I’ve gotten to the point where just hearing the word “evolution” makes me want to bang my head against the wall. My irritation is mostly with those who believe that “science” has proved that God does not exist, or at least made the likelihood that God exists vanishingly small. But it’s also with those on my own side who implicitly accept the atheists’ terms, that the debate is about the mechanisms of physics and biology. And it reaches the bang-head-on-wall point when I read the extremely dim-witted accounts of the conflict in the popular media.
So here, in honor of Darwin’s 200th birthday, is an essay that explains why the question of God’s existence is intrinsically and forever outside the competence of the physical sciences: Thomas Aquinas vs. the Intelligent Designers, by Michael W. Tkacz, a professor of philosophy at Gonzaga University. For those who may not want to take time to read the whole essay, here’s a crucial section:
Thomas points out that the judgment that there is a conflict here results from confusion regarding the nature of creation and natural change. It is an error that I call the “Cosmogonical Fallacy.” Those who are worried about conflict between faith and reason on this issue fail to distinguish between cause in the sense of a natural change of some kind and cause in the sense of an ultimate bringing into being of something from no antecedent state whatsoever. “Creatio non est mutatio,” says Thomas, affirming that the act of creation is not some species of change. So, the Greek natural philosophers were quite correct: from nothing, nothing comes. By “comes” here is meant a change from one state to another and this requires some underlying material reality, some potentiality for the new state to come into being. This is because all change arises out of a pre-existing possibility for that change residing in something. Creation, on the other hand, is the radical causing of the whole existence of whatever exists. To be the complete cause of something’s existence is not the same as producing a change in something. It is not a taking of something and making it into something else, as if there were some primordial matter which God had to use to create the universe. Rather, creation is the result of the divine agency being totally responsible for the production, all at once and completely, of the whole of the universe, with all it entities and all its operations, from absolutely nothing pre-existing.

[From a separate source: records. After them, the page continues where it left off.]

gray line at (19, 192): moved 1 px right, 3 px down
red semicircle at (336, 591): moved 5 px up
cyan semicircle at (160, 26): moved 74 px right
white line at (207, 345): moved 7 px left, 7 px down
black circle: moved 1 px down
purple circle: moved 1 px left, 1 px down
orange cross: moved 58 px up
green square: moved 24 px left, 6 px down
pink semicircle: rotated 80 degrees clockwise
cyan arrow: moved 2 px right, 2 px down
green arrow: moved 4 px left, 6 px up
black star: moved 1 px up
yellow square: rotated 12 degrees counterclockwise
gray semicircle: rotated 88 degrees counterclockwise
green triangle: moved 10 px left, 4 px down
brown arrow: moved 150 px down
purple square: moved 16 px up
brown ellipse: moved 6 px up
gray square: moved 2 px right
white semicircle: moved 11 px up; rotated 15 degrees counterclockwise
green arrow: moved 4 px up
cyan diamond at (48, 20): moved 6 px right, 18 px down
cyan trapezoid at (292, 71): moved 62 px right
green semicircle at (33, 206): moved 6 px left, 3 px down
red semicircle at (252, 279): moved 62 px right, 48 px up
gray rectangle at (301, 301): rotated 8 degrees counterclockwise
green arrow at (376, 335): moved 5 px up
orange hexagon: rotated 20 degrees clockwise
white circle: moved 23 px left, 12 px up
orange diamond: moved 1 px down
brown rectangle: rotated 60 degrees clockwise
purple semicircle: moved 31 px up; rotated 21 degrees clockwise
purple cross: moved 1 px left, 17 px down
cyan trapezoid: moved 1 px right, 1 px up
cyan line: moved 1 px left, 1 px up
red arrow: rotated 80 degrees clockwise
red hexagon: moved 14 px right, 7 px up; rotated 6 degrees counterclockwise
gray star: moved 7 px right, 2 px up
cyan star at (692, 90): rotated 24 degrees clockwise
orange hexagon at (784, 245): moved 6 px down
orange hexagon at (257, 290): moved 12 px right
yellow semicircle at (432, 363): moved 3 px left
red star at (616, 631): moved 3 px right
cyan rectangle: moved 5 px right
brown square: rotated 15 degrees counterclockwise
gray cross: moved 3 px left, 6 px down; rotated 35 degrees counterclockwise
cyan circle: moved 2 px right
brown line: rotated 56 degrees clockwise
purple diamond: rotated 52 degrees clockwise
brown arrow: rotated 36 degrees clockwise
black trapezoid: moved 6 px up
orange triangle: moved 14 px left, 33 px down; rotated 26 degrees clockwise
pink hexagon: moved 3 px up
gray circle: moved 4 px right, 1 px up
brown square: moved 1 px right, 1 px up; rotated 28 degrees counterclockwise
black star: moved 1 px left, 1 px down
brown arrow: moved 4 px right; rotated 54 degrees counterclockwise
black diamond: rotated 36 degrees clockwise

Strictly speaking, points out Thomas, the Creator does not create something out of nothing in the sense of taking some nothing and making something out of it. This is a conceptual mistake, for it treats nothing as a something. On the contrary, the Christian doctrine of creation ex nihilo claims that God made the universe without making it out of anything. In other words, anything left entirely to itself, completely separated from the cause of its existence, would not exist—it would be absolutely nothing. The ultimate cause of the existence of anything and everything is God who creates, not out of some nothing, but from nothing at all.
There’s much more where this came from, at Gonzaga’s Faith and Reason Institute (see the Links page). Thanks to Jack for pointing this out to me.
And by the way Gonzaga is a Jesuit school. The Jesuits are not by any means finished.
For the record, I’m of two minds about the ideas of the intelligent design movement; it’s possible that they’re right, in at least some cases, and they may well be pointing out genuine problems with evolutionary theory. But I don’t really see how their ideas, even if true, could be proven scientifically (not that the evolutionists don’t have their own library of unprovable assertions).